Burma Without Blinkers
ON THE OPPOSITE page today, we publish the views of a senior U.N. official, John Holmes, on progress in Burma since a devastating cyclone struck more than three months ago. His rather upbeat assessment comes as President Bush and first lady Laura Bush, during a visit to Thailand, are about to draw the world's attention to persistent problems in Burma (also known as Myanmar), Thailand's neighbor in Southeast Asia.

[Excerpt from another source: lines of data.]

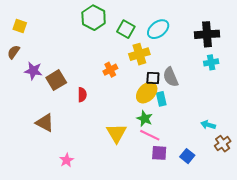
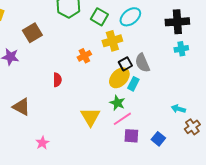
black square: (153, 78) -> (125, 64), turned -32
brown square: (56, 80) -> (32, 33), moved
cyan rectangle: (161, 99) -> (133, 84), turned 40
pink line: (150, 135) -> (122, 119), turned -60

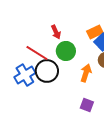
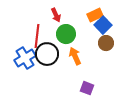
red line: (37, 53) -> (37, 36), turned 65
orange arrow: (86, 73) -> (75, 56), moved, turned -42

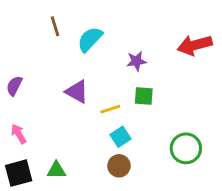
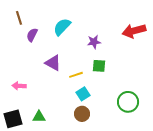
brown line: (55, 26) -> (19, 18), moved
purple semicircle: (14, 86) -> (32, 35), moved
pink arrow: (19, 134) -> (19, 86), moved, turned -56

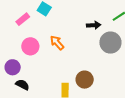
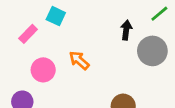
black arrow: (94, 25) -> (126, 30), turned -72

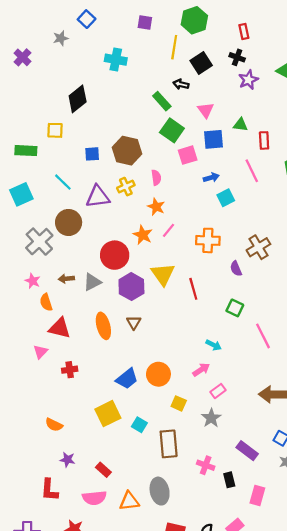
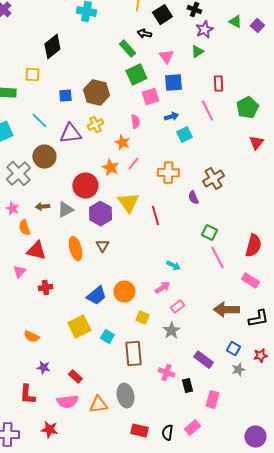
green triangle: (240, 125) -> (197, 52), moved, turned -40
green square: (172, 130) -> (136, 75), turned 30
pink semicircle: (156, 178) -> (135, 122), moved
green square: (235, 308) -> (209, 233), moved

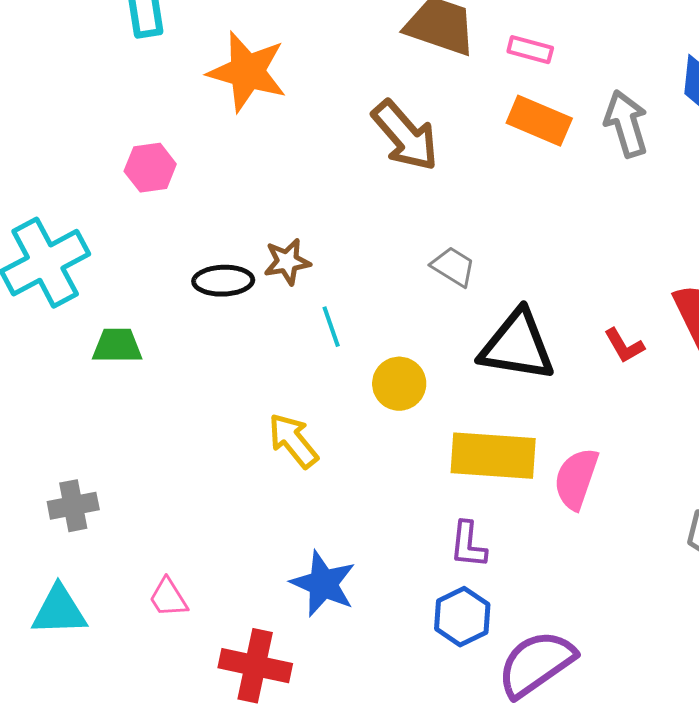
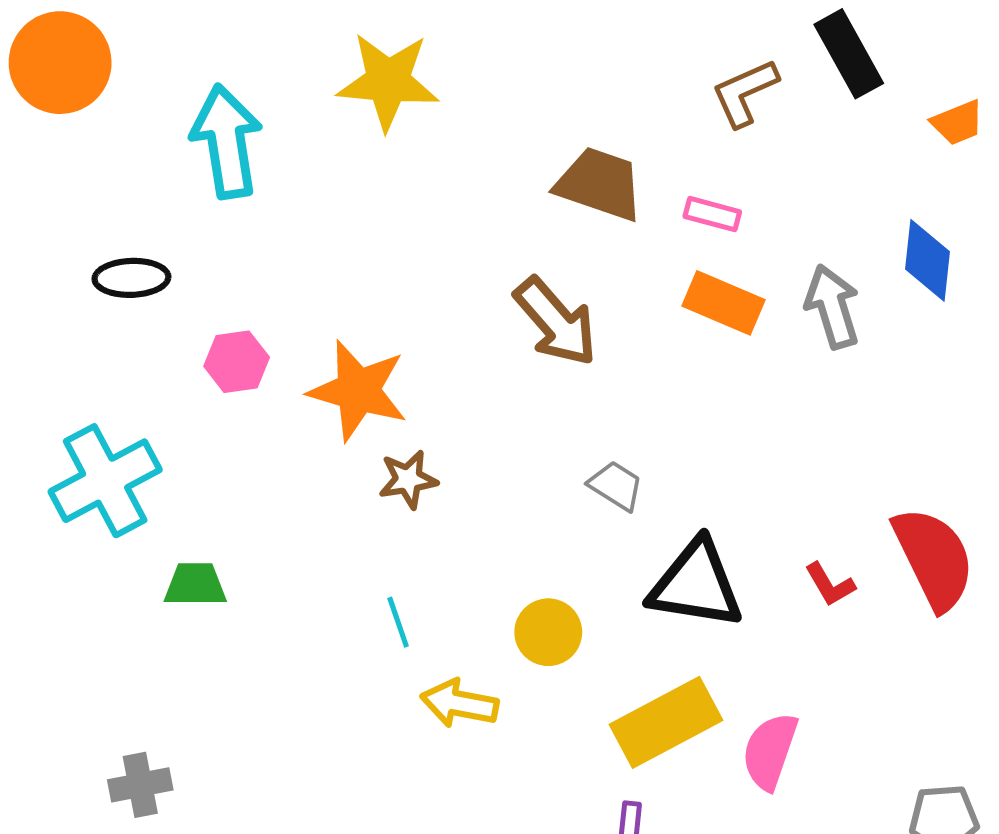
orange star: (247, 72) -> (358, 391), moved
black ellipse: (223, 281) -> (131, 278), moved
cyan line: (331, 327) -> (398, 622), moved
yellow arrow: (293, 441) -> (459, 704), moved, turned -40
yellow rectangle: (493, 456) -> (666, 722), turned -32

You may recall that after Cyclone Nargis swept through Burma's Irrawaddy Delta on May 2, leaving 138,000 people dead or missing, Burma's dictator, Senior Gen. Than Shwe, refused almost all offers of international aid. U.S. Navy ships loaded with tents, food and other humanitarian supplies steamed in circles offshore but were never given permission to help. After weeks of begging and pleading, Than Shwe allowed more aid workers to enter, and they have been at work since. Having traveled to Burma twice, Mr. Holmes, who is U.N. undersecretary general for humanitarian affairs and emergency relief coordinator, reports the good news that "the overwhelming majority" of survivors "have received help, even if in many cases they still need a good deal more."
It is difficult to know the true conditions in the delta, since the regime won't let foreign journalists look and imprisons any Burmese journalists who seek to report accurately. Just this week, a popular Burmese comedian and blogger and a sports journalist were brought up on charges -- "disturbing public order" -- that could bring two years in prison because they tried to help cyclone victims and talked about their plight. Aid agencies, meanwhile, tend to play down negative news because, understandably, they want to preserve their access. Still, a joint assessment last month, including from U.N. agencies, reported that most households in the hardest-hit delta region still lacked access to clean drinking water, a situation posing a risk of disease, and that more than half had food stocks for one day or less and faced "an increasing risk of acute malnutrition."
We agree with Mr. Holmes that the United Nations did the best it could -- for the simple reason that countries with influence in Burma, such as China, Thailand and India, were more interested in preserving their commercial and military ties to the Burmese regime than in pressing it to allow its people to be helped. We also understand Mr. Holmes's desire to separate humanitarian considerations from politics. But Burma, before and after the cyclone, was and is a humanitarian disaster because of politics: because its regime systematically impoverishes much of the population, conscripts children into forced labor, sends its army on internal campaigns of mass rape and ethnic cleansing, and persecutes monks and others who seek to help their fellow citizens. To consider such issues, or the criminal neglect of cyclone victims, as separable from politics is similar to hailing visits of U.N. human rights ambassadors as successful simply because they take place, even as the number of political prisoners -- 1,900 at latest count -- steadily rises.
So we think it is highly useful that Mr. Bush will meet with Burmese exiles tomorrow while Mrs. Bush visits a camp that houses 40,000 Burmese refugees. We hope their visit will be a reminder that by almost every measure of human misery and political repression, Burma in the past year has gone backward. Friday will mark the 20th anniversary of Burma's massacre of 3,000 democracy protesters. We hope that when Mr. Bush travels onward to Beijing, he will tell his Chinese hosts that history will not judge kindly their unstinting support of Burma's misrule in the 20 years since that black day.